Bond measures would first require the approval of Parliament and then a majority of voters in November.

A decision to push forward these bonds would put an end to the bond race that has been going on since last year.

They made many suggestions that lawmakers could have put before voters, including bonds to combat fentanyl addiction and build housing.

But Rivas and others have been hinting for months that politicians will have to be selective about how they pass the bonds and the amount of money they ask Californians to pay. Towards the end of last year's legislative session, the Senate and Assembly Rules Committees announced they would make all 2024 bond measures two-year laws, halting their passage by the Capitol for the coming year.

Legislative leaders took the step to push through Newsom's Proposition 1, a $6.4 billion mental health bond that voters narrowly passed, in the March primary.

Muratsuchi was the author of Assembly Bill 247, a $14 billion bond to fund construction and upgrade projects for facilities ranging from kindergartens to community colleges. The lawmaker said he expects his bond to land “in the $10 billion to $12 billion range.”

He said politicians would negotiate the differences between AB 247 and Sen. Steve Glazer's (D-Orinda) Senate Bill 28, which calls for $15 billion for school facilities. Unlike Muratsuchi's bond, Glazer's measure would fund improvements at the University of California and California State University campuses.

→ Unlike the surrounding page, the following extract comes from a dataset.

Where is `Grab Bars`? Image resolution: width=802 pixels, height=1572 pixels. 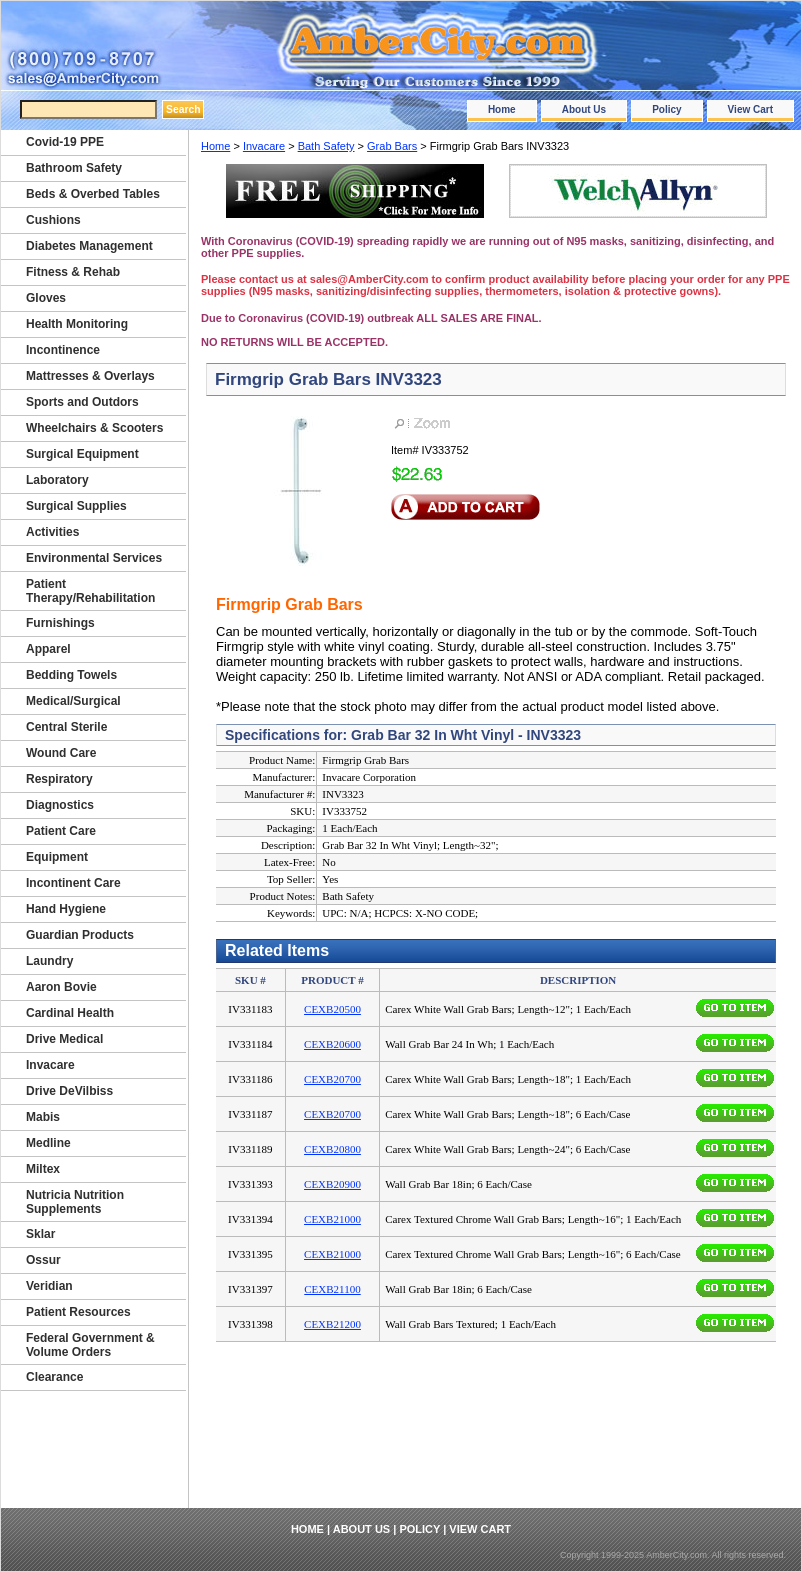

Senator Ben Allen (D-Santa Monica) and Representative Eduardo Garcia (D-Coachella) have both authored bond bills that would ask voters to appropriate more than $15 billion to fund water quality and conservation programs, flood protection, wildfire prevention, clean energy projects and more.

Bonds are often seen as an attractive way to gain approval for popular projects without placing a major immediate burden on the state budget. The state is struggling with an estimated budget deficit of $45 billion, which could make bonds more politically attractive.

Despite Newsom's narrow majority on Proposition 1, Muratsuchi remains optimistic that voters will be willing to fund school improvements.

“Californians of all political stripes have historically shown their strongest support for investing in our children and our schools,” he said.